Work task –
Output only the lines of the entries that follow, starting at the one with "Подписаться на РБК в Max" and running down to the one with "машину к угону, указывают частое", both included and unchanged.

Source data –
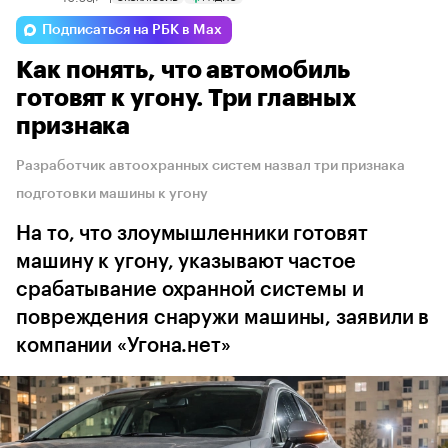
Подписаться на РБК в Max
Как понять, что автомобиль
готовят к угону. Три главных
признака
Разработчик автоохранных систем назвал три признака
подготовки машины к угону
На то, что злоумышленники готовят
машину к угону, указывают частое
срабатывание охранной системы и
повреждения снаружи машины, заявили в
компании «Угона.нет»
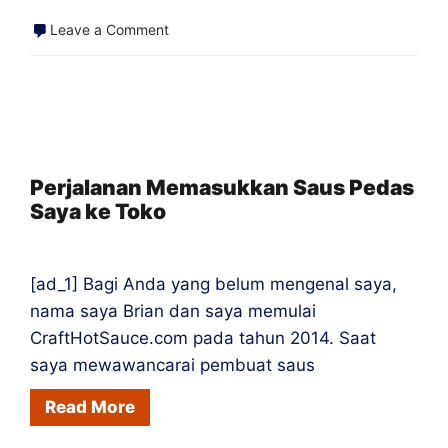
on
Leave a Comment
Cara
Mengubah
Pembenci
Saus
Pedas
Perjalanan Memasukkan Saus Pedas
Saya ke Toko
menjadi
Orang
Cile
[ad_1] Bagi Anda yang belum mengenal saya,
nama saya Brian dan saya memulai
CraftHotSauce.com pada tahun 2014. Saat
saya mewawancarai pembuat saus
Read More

---

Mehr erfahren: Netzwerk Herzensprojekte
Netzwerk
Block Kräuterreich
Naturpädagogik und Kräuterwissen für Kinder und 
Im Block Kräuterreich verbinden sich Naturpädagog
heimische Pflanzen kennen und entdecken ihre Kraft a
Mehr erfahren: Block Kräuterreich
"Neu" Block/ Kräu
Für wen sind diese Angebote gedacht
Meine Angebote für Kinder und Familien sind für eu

* * *

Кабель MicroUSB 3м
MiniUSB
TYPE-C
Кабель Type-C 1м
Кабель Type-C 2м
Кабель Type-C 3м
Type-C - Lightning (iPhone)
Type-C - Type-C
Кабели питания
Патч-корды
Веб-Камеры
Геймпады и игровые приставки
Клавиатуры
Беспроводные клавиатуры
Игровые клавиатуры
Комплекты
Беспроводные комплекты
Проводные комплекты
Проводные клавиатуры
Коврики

Response area –
Подписаться на РБК в Max
Как понять, что автомобиль
готовят к угону. Три главных
признака
Разработчик автоохранных систем назвал три признака
подготовки машины к угону
На то, что злоумышленники готовят
машину к угону, указывают частое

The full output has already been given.